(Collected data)
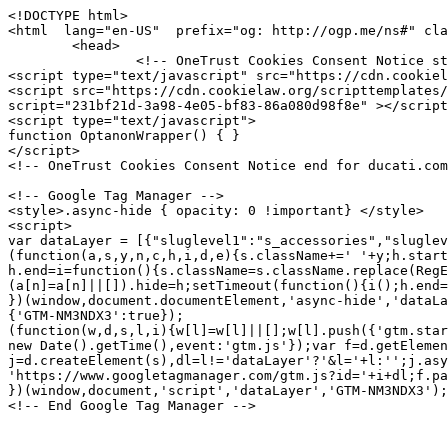
<!DOCTYPE html>
<html  lang="en-US"  prefix="og: http://ogp.me/ns#" class="no-js">
	<head>
		<!-- OneTrust Cookies Consent Notice start for ducati.com -->
<script type="text/javascript" src="https://cdn.cookielaw.org/consent/231bf21d-3a98-4e05-bf83-86a080d98f8e/OtAutoBlock.js" ></script>
<script src="https://cdn.cookielaw.org/scripttemplates/otSDKStub.js" data-document-language="true" type="text/javascript" charset="UTF-8" data-domain-script="231bf21d-3a98-4e05-bf83-86a080d98f8e" ></script>
<script type="text/javascript">
function OptanonWrapper() { }
</script>
<!-- OneTrust Cookies Consent Notice end for ducati.com -->

<!-- Google Tag Manager -->
<style>.async-hide { opacity: 0 !important} </style>
<script>
var dataLayer = [{"sluglevel1":"s_accessories","sluglevel2":"f_ACC010513","pageTags":"s_accessories,f_ACC010513"}] || [];
(function(a,s,y,n,c,h,i,d,e){s.className+=' '+y;h.start=1*new Date;
h.end=i=function(){s.className=s.className.replace(RegExp(' ?'+y),'')};
(a[n]=a[n]||[]).hide=h;setTimeout(function(){i();h.end=null},c);h.timeout=c;
})(window,document.documentElement,'async-hide','dataLayer',4000,
{'GTM-NM3NDX3':true});
(function(w,d,s,l,i){w[l]=w[l]||[];w[l].push({'gtm.start':
new Date().getTime(),event:'gtm.js'});var f=d.getElementsByTagName(s)[0],
j=d.createElement(s),dl=l!='dataLayer'?'&l='+l:'';j.async=true;j.src=
'https://www.googletagmanager.com/gtm.js?id='+i+dl;f.parentNode.insertBefore(j,f);
})(window,document,'script','dataLayer','GTM-NM3NDX3');</script>
<!-- End Google Tag Manager -->




<meta charset="utf-8">
<meta name="viewport" content="width=device-width, initial-scale=1">

<title>Power extension cable with USB port.  | Electric and electronic components | accessory Ducati</title>
<meta name="description" content="Includes a lighter jack to connect to the 12Volt socket on the bike and, thanks to the USB port, allows you to connect a mobile phone, camera (etc.).">
<link rel="canonical" href="https://www.ducati.com/us/en/accessories/ACC010513">

	<link rel="alternate" hreflang="en-US" href="https://www.ducati.com/us/en/accessories/ACC010513">

	<link rel="alternate" hreflang="x-default" href="https://www.ducati.com/ww/en/accessories/ACC010513">

	<link rel="alternate" hreflang="es-AR" href="https://www.ducati.com/ar/es/accesorios/ACC010513">

	<link rel="alternate" hreflang="en-AU" href="https://www.ducati.com/au/en/accessories/ACC010513">

	<link rel="alternate" hreflang="nl-BE" href="https://www.ducati.com/be/nl/accessoires/ACC010513">

	<link rel="alternate" hreflang="fr-BE" href="https://www.ducati.com/be/fr/accessoires/ACC010513">

	<link rel="alternate" hreflang="pt-BR" href="https://www.ducati.com/br/pt/acessorios/ACC010513">

	<link rel="alternate" hreflang="en-CA" href="https://www.ducati.com/ca/en/accessories/ACC010513">

	<link rel="alternate" hreflang="fr-CA" href="https://www.ducati.com/ca/fr/accessoires/ACC010513">

	<link rel="alternate" hreflang="de-DE" href="https://www.ducati.com/de/de/accessories/ACC010513">

	<link rel="alternate" hreflang="es-ES" href="https://www.ducati.com/es/es/accesorios/ACC010513">

	<link rel="alternate" hreflang="fr-FR" href="https://www.ducati.com/fr/fr/accessoires/ACC010513">

	<link rel="alternate" hreflang="en-IN" href="https://www.ducati.com/in/en/accessories/ACC010513">

	<link rel="alternate" hreflang="it-IT" href="https://www.ducati.com/it/it/accessori/ACC010513">

	<link rel="alternate" hreflang="ja-JP" href="https://www.ducati.com/jp/ja/accessories/ACC010513">

	<link rel="alternate" hreflang="es-MX" href="https://www.ducati.com/mx/es/accesorios/ACC010513">

	<link rel="alternate" hreflang="nl-NL" href="https://www.ducati.com/nl/nl/accessoires/ACC010513">

	<link rel="alternate" hreflang="de-CH" href="https://www.ducati.com/ch/de/accessories/ACC010513">

	<link rel="alternate" hreflang="it-CH" href="https://www.ducati.com/ch/it/accessori/ACC010513">

	<link rel="alternate" hreflang="fr-CH" href="https://www.ducati.com/ch/fr/accessoires/ACC010513">

	<link rel="alternate" hreflang="th-TH" href="https://www.ducati.com/th/th/accessories/ACC010513">

	<link rel="alternate" hreflang="en-GB" href="https://www.ducati.com/gb/en/accessories/ACC010513">


<link rel="icon" href="https://www.ducati.com/favicon.ico" type="image/x-icon">
<link rel="shortcut icon" href="https://www.ducati.com/favicon.ico" type="image/x-icon">

<meta property="og:title" content="Power extension cable with USB port.  | Electric and electronic components | accessory Ducati">
<meta property="og:description" content="Includes a lighter jack to connect to the 12Volt socket on the bike and, thanks to the USB port, allows you to connect a mobile phone, camera (etc.).">
<meta property="og:type" content="article">
<meta property="og:url" content="https://www.ducati.com/us/en/accessories/ACC010513">
<meta property="og:image" content="https://media.ducati.com/EPCResources/GRAPHICS/immagini_accessori/E5/E531AD3A5CE3DBA8AF6DEEDBFDF9EC57.png">
<meta property="og:image:width" content="">
<meta property="og:image:height" content="">
<meta property="og:locale" content="us_EN">
<meta property="og:site_name" content="">

<meta name="twitter:card" content="summary_large_image">
<meta name="twitter:site" content="@DucatiMotor">
<meta name="twitter:title" content="Power extension cable with USB port.  | Electric and electronic components | accessory Ducati">
<meta name="twitter:description" content="Includes a lighter jack to connect to the 12Volt socket on the bike and, thanks to the USB port, allows you to connect a mobile phone, camera (etc.).">
<meta name="twitter:image" content="https://media.ducati.com/EPCResources/GRAPHICS/immagini_accessori/E5/E531AD3A5CE3DBA8AF6DEEDBFDF9EC57.png">
<meta name="twitter:url" content="https://www.ducati.com/us/en/accessories/ACC010513">



<link rel="stylesheet" type="text/css" href="https://assets.prd.site.awsducati.com/dist/0.39.5/assets/css/ducati.css">






<script src="https://use.typekit.net/uhm8ljm.js"></script>
<script>try{Typekit.load({ async: true });}catch(e){}</script>

<script>var dlabels = {
fitsOn: "", multiFit: "", updateDate: "",
recallsNumber: "", contactDealer: "", documentDonwload: "",
noDocumentsFound: "", recallStatus: "", model: "",
recallNum: "", nhtsaIdNumber: "", newsletterServiceError: "",
loadMore: "", noResults: "", safetyRecallsNumber: "",
updateRecallsNumber: "", nhtsaNotificationDate: "",
noSafetyCampaignNumber: "", campaignStatus: "",
viewAll: "", doc: { subscriptionLabel: "Subscribe now", dealerWebsiteText: "Website",
dealerLinkText: "How to reach us", contactCta: "Contact Club", apprel: { category: "",
subcategory: "" } }, specifyAdditionalInfo: "",
profileSportOtherFollowedRequired: "",
profileSportOtherPracticedRequired: "",
profilePersonalInfoHeightInvalid: "", invalidDate: "",
mustBeAdult: "", requiredField: "", invalidPostalCode: "",
invalidMobilePhone: "", brand: "", family: "", year: "",
yearOfPurchase: "", removeBike: "", verifyingOwnership: "",
declaredOwnership: "", certifiedOwnership: "",
availableDownloads: "", notCertifiedMessage: "",
waitingCertifiedMessage: "", certifyYourBike: "",
modalMessage: "", areYouStillInPossession: "",
addImage: "", askBeforeDelete: "", reset: "",
ducatiCard: "", minLengthError: "", maxLengthError: "",
certifiedMessage: "", delete: "",
removeConfigurationAreYouSure: "", removeConfiguration: "",
configurationCreatedByDealer: "", shareYourDucatiTweetText: "",
shareYourDucati: "", share: "", contactDealer: "",
dealerInfo: "", edit: "", view: "", price: "",
modifiedAt: "", createdAt: "", dealer: "",
newConfiguration: "", cancel: "", invalidClub: "",
profilePersonalinfoLabelAddress: "",
profilePersonalinfoLabelCity: "", status: "",
profilePersonalinfoLabelEmail: "", president: "",
yourLatestBike: "", goToGarage: "",
subscriptionRequestStatus: { active: "", lead: "" },
showTicketText: "", printTicket: "", addToCalendar: "",
eventInfo: "", manageTicket: "",
viewTicket: "", viewTickets: "", event: "",
date: "", invalidCidMessage: "", existingCidMessage: "",
nextEventsEmtpyStatus: "", pastEventsEmptyStatus: "",
updateRecallCampaign: "", ducatiWarranty: "",
frameNumber: "", warrantyStartDate: "",
ducatiWarrantyType: "", warrantyEndDate: "",
nextDeadlines: "", carriedOut: "",
transparentMaintenance: "", digitalMaintenance: "",
ducatiWarrantyAndDigitalMaintenance: "",
noRecallCampaignsForThisBike: "", campaignNumber: "",
nhtsNumber: "", securityRecallCampaign: "",
orPreposition: "", carriedOutMessage: "",
nextDeadlinesMessage: "",
needAssistance: "", notes: "",
warrantyMessage: "", intervention: "",
warrantyNames: {  },
warrantyNotes: {  },
serviceTypes: {  },
yourOrder: "",
descriptionOrder: "",
needAssistanceForOrder: "",
videoTutorial: "",
deliveryScheduled: "",
yourLatestOrder: "",
productPropertiesAttachments: "Download",
loyalty: { privacyForm: { successTitle: "", successText: "",
genericError: "" }, inviteFriends: {success: "",
genericError:""}, error1008: "",
error1009: "", error1010: "",
error1011: "", error1012: "", error1013: "" },
addOwnedEbike: "",
addYourDucatiEbike: "",
ebikeColor: "",
ebikeSize: "",
ebikeModelYear: "",
addYourDucatiEbikeHelpText: "",
addCertificationTitleEbike: "",
addCertificationTextEbike: "",
ebikeVinInputLabel: "",
ebikeVinInputPlaceholder: "",
ebikeImage: "",
ebikeVinImage: "",
ebikeVinInputErrorMessage: "",
removeEbikeAreYouSure: "",
certifyYourEbike: "",
certifiedMessageEbike: "",
askBeforeDeleteEbike: "",
waitingCertifiedMessageEbike: "",
notCertifiedMessageEbike: "",
needAssistanceEbike: "",
modalCertificateEbikeSuccessTitle: "",
modalCertificateEbikeSuccessText: "",
selectPictureOrDrop: "",
selectEbikePictureOrDrop: "",
offroadNotCertifiedMessage: "",
vinInputErrorMessage: "",
addCertificationTextOffroad: "",
offroadImage: "",
offroadVinImage: "",
offroadVinInputLabel: "",
offroadVinInputPlaceholder: ""
}</script>
<script>var dlib = { assetsPath: "https://assets.prd.site.awsducati.com/dist/0.39.5/", newsArchiveSlug: "news", apparelLandingSlu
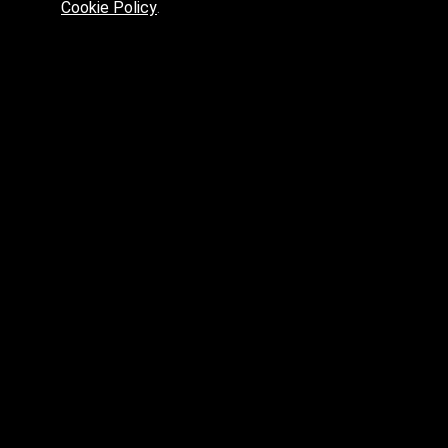
Cookie Policy
.
Preferred platform for professionals
High price? Tired of low quality? What can we offer you?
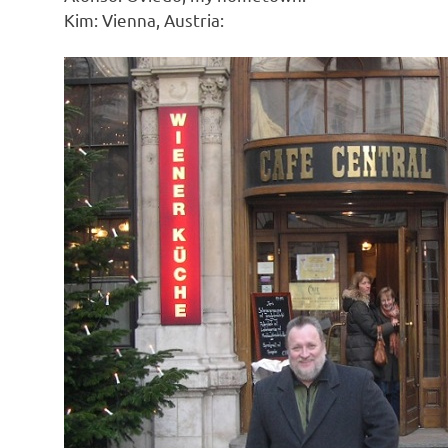
Kim: Vienna, Austria:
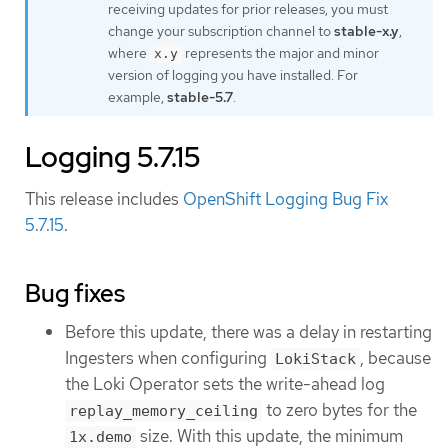
receiving updates for prior releases, you must
change your subscription channel to
stable-x.y
,
where
represents the major and minor
x.y
version of logging you have installed. For
example,
stable-5.7
.
Logging 5.7.15
This release includes
OpenShift Logging Bug Fix
5.7.15
.
Bug fixes
Before this update, there was a delay in restarting
Ingesters when configuring
, because
LokiStack
the Loki Operator sets the write-ahead log
to zero bytes for the
replay_memory_ceiling
size. With this update, the minimum
1x.demo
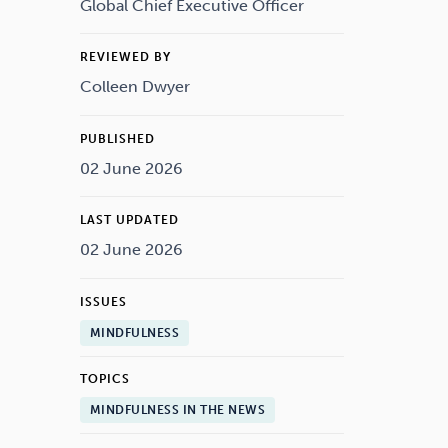
Drugs
Cannabis
Global Chief Executive Officer
REVIEWED BY
Colleen Dwyer
Flying
Caffeine
PUBLISHED
02 June 2026
LAST UPDATED
02 June 2026
ISSUES
MINDFULNESS
TOPICS
MINDFULNESS IN THE NEWS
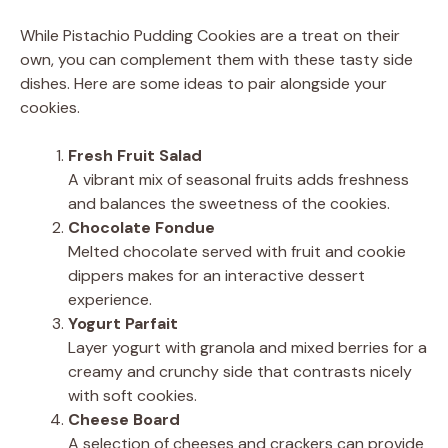
While Pistachio Pudding Cookies are a treat on their
own, you can complement them with these tasty side
dishes. Here are some ideas to pair alongside your
cookies.
Fresh Fruit Salad
A vibrant mix of seasonal fruits adds freshness
and balances the sweetness of the cookies.
Chocolate Fondue
Melted chocolate served with fruit and cookie
dippers makes for an interactive dessert
experience.
Yogurt Parfait
Layer yogurt with granola and mixed berries for a
creamy and crunchy side that contrasts nicely
with soft cookies.
Cheese Board
A selection of cheeses and crackers can provide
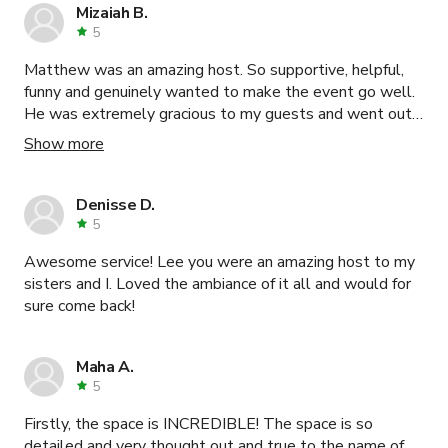
Mizaiah B.
5
Matthew was an amazing host. So supportive, helpful,
funny and genuinely wanted to make the event go well.
He was extremely gracious to my guests and went out
of his way multiple times to help which is surprising for a
Show more
production space host. I will most certainly be booking
again and will forever be grateful for the smooth
experience.
Denisse D.
5
Awesome service! Lee you were an amazing host to my
sisters and I. Loved the ambiance of it all and would for
sure come back!
Maha A.
5
Firstly, the space is INCREDIBLE! The space is so
detailed and very thought out and true to the name of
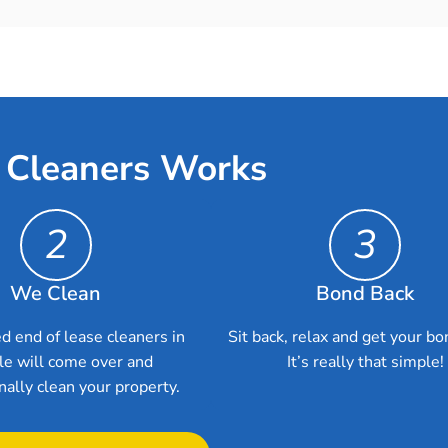
 Cleaners Works
2
3
We Clean
Bond Back
d end of lease cleaners in
Sit back, relax and get your bo
le will come over and
It’s really that simple!
nally clean your property.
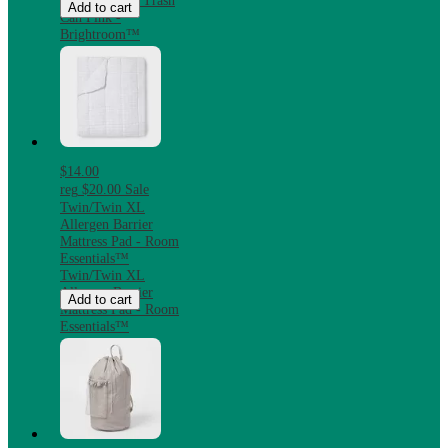
Steel Step-On Trash
Add to cart
Can Pink -
Brightroom™
$14.00
reg
$20.00
Sale
Twin/Twin XL
Allergen Barrier
Mattress Pad - Room
Essentials™
Twin/Twin XL
Allergen Barrier
Add to cart
Mattress Pad - Room
Essentials™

### WHAT THIS TASK INVOLVES:
The answer must consist of every line from the entries above that contains "dataLayer".

### SOLUTION BELOW:
var dataLayer = [{"sluglevel1":"s_accessories","sluglevel2":"f_ACC010513","pageTags":"s_accessories,f_ACC010513"}] || [];
})(window,document.documentElement,'async-hide','dataLayer',4000,
j=d.createElement(s),dl=l!='dataLayer'?'&l='+l:'';j.async=true;j.src=
})(window,document,'script','dataLayer','GTM-NM3NDX3');</script>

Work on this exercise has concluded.